S’era innamorata come facevano e fanno ancora tutte le ragazze
ma il suo era un amore più assurdo che impossibile,
era troppa la differenza sociale, lui dottore e lei…niente,
lei faceva parte di quella umanità che non si capisce come faccia a vivere,
fatta di disoccupazione, digiuno e privazioni d’ogni sorta
una fetta di genere umano disumanizzata
che essa stessa si sentiva immeritevole di ogni considerazione.

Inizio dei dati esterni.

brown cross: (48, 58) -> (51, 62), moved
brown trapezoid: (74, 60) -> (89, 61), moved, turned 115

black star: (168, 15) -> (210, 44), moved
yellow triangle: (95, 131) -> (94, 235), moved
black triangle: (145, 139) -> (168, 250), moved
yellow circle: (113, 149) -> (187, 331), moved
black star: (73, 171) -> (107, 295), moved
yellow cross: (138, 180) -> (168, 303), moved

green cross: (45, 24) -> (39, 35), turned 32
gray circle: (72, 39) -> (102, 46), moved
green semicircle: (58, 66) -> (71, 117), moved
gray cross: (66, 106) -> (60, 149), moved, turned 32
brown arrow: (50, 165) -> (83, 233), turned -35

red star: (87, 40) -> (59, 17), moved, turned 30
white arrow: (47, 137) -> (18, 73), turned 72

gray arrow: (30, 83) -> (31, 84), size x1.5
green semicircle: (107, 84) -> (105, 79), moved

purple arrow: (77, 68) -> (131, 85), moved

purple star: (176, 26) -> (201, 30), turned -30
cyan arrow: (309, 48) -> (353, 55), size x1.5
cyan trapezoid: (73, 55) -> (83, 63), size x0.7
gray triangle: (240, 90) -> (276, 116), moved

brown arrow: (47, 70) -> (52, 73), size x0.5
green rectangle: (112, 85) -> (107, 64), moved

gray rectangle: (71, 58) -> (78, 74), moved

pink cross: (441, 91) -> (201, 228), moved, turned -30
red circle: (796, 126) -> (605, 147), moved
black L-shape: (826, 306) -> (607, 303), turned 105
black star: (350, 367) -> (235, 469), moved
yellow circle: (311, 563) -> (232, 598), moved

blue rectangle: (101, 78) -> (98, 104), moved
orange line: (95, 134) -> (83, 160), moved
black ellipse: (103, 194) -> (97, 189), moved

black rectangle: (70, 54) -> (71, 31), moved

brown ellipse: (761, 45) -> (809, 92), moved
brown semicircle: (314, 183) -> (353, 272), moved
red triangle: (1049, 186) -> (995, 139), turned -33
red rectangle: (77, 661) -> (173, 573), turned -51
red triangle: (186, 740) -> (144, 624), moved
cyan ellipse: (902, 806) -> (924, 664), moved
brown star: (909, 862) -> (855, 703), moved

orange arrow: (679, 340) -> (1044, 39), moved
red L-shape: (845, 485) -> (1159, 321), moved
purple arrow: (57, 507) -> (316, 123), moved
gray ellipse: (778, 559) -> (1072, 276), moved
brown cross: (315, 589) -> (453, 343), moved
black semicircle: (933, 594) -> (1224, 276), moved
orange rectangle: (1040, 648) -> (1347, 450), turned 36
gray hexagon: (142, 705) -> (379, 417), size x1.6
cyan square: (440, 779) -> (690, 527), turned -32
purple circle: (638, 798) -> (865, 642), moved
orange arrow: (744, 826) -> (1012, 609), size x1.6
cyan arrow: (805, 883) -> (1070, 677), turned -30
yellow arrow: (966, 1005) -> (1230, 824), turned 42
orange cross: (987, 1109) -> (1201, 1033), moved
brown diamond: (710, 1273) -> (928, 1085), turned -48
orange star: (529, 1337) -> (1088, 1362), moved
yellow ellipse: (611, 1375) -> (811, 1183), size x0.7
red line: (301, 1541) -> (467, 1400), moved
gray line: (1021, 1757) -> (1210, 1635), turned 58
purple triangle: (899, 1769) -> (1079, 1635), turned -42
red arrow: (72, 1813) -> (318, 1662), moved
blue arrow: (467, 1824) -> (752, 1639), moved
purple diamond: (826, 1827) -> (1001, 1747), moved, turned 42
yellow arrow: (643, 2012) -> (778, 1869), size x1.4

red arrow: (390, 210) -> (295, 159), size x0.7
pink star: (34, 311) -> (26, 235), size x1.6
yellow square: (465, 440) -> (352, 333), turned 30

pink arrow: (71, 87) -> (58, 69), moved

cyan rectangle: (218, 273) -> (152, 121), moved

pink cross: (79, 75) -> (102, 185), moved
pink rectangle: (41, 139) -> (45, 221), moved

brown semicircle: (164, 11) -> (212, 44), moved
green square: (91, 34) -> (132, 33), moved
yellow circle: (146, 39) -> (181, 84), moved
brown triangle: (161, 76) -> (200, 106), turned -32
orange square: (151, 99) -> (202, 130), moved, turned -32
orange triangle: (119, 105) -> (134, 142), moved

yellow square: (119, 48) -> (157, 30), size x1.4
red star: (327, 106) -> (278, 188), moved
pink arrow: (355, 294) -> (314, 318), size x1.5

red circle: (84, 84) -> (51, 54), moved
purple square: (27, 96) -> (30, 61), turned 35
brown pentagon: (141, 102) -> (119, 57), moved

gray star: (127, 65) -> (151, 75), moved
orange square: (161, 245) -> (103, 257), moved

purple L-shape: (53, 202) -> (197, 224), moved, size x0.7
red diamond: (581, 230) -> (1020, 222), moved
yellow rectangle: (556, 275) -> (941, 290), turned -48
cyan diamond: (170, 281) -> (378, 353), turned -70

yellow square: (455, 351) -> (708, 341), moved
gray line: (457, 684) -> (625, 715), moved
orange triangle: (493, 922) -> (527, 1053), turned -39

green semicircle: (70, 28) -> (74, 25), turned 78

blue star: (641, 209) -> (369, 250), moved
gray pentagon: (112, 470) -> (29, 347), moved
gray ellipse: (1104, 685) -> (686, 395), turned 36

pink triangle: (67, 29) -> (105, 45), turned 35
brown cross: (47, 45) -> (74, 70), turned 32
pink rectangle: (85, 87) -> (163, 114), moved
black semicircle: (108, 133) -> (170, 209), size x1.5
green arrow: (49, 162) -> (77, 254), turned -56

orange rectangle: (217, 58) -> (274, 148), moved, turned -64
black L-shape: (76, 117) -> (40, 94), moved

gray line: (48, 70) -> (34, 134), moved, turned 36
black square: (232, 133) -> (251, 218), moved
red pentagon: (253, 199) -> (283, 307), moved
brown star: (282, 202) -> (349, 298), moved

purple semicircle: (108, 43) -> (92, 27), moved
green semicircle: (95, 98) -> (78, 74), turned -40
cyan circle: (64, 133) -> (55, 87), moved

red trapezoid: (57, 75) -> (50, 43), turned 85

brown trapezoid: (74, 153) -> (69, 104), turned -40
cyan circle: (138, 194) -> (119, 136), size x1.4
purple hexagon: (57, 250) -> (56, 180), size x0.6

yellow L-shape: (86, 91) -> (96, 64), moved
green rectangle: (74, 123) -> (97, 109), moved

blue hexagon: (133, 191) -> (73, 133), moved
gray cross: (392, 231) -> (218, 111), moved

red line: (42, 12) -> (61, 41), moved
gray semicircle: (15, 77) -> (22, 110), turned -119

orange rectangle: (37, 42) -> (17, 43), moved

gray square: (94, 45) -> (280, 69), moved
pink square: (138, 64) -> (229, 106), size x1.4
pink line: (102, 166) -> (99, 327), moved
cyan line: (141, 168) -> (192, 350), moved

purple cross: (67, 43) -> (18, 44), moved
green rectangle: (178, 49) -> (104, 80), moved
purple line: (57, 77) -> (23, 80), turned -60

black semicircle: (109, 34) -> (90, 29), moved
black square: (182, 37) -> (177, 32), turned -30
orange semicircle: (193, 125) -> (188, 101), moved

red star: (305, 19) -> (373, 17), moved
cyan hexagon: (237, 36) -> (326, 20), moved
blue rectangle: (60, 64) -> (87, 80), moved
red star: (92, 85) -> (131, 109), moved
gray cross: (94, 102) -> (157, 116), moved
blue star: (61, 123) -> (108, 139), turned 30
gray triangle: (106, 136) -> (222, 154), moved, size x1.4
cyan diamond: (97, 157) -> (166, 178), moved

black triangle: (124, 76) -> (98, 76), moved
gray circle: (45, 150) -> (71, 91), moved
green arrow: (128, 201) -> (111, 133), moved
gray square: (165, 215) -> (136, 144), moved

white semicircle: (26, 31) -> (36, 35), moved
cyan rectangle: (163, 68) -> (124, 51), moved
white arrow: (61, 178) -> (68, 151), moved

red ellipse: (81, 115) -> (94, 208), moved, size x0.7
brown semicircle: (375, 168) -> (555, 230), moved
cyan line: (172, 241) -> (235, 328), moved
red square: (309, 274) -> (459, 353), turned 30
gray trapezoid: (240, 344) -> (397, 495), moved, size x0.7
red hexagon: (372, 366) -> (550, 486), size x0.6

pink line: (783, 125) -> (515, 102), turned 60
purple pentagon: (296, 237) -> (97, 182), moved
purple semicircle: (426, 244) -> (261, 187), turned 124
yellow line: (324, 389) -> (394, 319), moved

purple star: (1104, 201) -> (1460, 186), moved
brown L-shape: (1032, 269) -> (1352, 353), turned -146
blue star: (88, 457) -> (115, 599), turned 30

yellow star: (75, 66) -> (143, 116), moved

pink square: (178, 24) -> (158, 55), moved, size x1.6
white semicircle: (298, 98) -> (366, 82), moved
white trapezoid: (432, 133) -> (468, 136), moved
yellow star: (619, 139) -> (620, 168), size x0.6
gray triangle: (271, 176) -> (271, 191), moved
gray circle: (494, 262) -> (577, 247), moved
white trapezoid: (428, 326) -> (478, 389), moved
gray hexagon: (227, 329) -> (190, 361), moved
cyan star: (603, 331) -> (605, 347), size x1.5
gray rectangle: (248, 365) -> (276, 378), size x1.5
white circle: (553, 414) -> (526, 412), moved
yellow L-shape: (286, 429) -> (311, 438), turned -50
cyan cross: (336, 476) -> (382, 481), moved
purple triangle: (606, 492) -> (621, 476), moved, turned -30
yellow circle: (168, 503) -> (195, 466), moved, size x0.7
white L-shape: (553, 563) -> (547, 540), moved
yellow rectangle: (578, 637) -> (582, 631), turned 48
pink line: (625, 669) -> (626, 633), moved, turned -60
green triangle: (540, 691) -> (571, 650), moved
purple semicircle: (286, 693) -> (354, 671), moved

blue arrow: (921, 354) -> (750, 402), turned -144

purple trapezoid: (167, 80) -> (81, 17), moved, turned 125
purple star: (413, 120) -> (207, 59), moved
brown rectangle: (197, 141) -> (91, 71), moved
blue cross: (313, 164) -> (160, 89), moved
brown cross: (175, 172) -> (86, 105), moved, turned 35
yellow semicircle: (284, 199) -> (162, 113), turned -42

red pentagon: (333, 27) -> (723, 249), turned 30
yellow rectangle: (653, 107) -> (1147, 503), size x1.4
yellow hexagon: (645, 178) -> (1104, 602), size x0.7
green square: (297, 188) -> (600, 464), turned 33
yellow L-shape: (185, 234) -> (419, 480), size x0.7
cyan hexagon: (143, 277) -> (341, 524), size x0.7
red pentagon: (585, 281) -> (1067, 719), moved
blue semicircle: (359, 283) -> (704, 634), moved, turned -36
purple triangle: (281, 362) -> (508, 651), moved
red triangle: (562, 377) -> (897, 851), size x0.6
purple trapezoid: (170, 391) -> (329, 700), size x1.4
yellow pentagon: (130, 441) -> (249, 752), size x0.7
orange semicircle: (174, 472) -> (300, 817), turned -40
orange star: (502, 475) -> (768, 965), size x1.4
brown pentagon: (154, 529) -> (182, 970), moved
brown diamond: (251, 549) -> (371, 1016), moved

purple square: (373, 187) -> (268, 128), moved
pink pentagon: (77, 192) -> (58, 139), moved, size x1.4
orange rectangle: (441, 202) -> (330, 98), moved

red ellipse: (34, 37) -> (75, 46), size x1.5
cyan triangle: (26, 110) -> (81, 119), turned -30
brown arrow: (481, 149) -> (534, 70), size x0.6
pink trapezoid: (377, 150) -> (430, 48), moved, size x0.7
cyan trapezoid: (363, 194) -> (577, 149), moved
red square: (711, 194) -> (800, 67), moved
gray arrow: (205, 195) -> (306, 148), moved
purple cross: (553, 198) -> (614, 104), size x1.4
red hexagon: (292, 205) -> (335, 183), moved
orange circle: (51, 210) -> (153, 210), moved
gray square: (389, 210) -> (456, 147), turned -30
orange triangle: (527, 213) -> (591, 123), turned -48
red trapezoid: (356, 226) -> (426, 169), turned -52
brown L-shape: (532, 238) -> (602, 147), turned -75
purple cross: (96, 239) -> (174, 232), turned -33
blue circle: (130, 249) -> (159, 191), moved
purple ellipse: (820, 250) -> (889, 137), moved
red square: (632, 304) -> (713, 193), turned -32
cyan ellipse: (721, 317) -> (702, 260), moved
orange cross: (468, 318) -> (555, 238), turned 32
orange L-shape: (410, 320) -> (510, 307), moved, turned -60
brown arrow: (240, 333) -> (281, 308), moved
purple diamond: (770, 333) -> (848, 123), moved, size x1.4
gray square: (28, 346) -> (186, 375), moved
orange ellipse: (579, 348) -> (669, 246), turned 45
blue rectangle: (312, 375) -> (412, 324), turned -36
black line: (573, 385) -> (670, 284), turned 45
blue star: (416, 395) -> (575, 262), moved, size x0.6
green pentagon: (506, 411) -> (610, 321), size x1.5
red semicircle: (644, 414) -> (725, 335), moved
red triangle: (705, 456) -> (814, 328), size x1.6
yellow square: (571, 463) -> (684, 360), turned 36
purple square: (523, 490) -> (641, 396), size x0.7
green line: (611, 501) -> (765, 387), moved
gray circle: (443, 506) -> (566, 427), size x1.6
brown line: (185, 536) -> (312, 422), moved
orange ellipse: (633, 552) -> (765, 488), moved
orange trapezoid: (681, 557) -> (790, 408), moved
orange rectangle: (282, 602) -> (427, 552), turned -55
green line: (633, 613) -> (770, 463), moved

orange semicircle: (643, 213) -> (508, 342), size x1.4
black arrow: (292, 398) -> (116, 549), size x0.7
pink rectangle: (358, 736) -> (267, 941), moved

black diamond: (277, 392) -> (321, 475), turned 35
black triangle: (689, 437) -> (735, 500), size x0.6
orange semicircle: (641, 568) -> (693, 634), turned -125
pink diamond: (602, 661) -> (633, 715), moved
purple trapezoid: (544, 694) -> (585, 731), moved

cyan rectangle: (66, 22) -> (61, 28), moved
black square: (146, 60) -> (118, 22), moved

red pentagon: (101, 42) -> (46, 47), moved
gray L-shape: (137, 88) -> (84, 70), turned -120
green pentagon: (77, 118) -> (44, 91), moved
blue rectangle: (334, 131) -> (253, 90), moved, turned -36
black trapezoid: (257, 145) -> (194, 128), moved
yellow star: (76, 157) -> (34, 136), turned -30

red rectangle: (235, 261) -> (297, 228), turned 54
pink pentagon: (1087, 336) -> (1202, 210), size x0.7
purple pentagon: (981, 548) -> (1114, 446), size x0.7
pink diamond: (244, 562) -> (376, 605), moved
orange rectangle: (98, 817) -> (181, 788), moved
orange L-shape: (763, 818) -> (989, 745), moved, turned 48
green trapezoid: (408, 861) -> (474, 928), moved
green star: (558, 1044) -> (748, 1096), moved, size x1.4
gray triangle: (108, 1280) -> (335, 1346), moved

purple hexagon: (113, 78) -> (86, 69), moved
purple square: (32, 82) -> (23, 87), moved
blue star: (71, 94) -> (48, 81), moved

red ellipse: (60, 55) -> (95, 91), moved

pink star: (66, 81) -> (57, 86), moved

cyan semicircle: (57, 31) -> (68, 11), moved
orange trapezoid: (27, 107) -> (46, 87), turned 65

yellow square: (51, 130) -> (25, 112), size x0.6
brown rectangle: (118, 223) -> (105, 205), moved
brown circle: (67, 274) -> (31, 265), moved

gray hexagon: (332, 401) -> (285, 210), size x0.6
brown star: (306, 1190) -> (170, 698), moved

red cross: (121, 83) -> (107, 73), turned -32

A volte passavo davanti a casa loro e vedevo dalla porta sempre aperta il
vano buio
e il pavimento di terra e mi dicevo che in quelle condizioni era difficile
anche sognare.
E invece lei un sogno ce l’aveva, era forse impossibile ma se non ci sono i
sogni
non sarebbe possibile niente, anzi, soprattutto quelli impossibili sono i
più stimolanti
e lei era talmente stimolata dal suo sogno
che le nasce la voglia di una condizione migliore
e nella mente di una giovane ragazza innamorata
cominciano a frullare strani pensieri fino al giorno in cui prende la
corriera,
va in città e si mette ad aspettare sotto un ponte.
Non c’è molto da aspettare e dai primi incontri che la fanno arrossire
si fa presto a passare a un mestiere consolidato, il prezzo basso e il
passaparola
fanno diventare quel posto più frequentato di un forno di paese.
Lei si divide tra i clienti e a tutti fa fretta perché
“Mi parte la corriera e ancora c’è qualcuno che aspetta. Muoviti dai fai in
fretta”
e tutti di dimenavano come matti per fare alla svelta finché,
non conoscendo il suo vero nome, cominciano a chiamarla “La Cunilla”
(La Coniglia) per la velocità con cui quei simpatici animali fanno le loro
trombatelle.
Certo in paese la differenza si vede, vestiti nuovi, un filo di rossetto,
parrucchiera
e soprattutto passeggiate in piazza dove non s’era praticamente mai vista.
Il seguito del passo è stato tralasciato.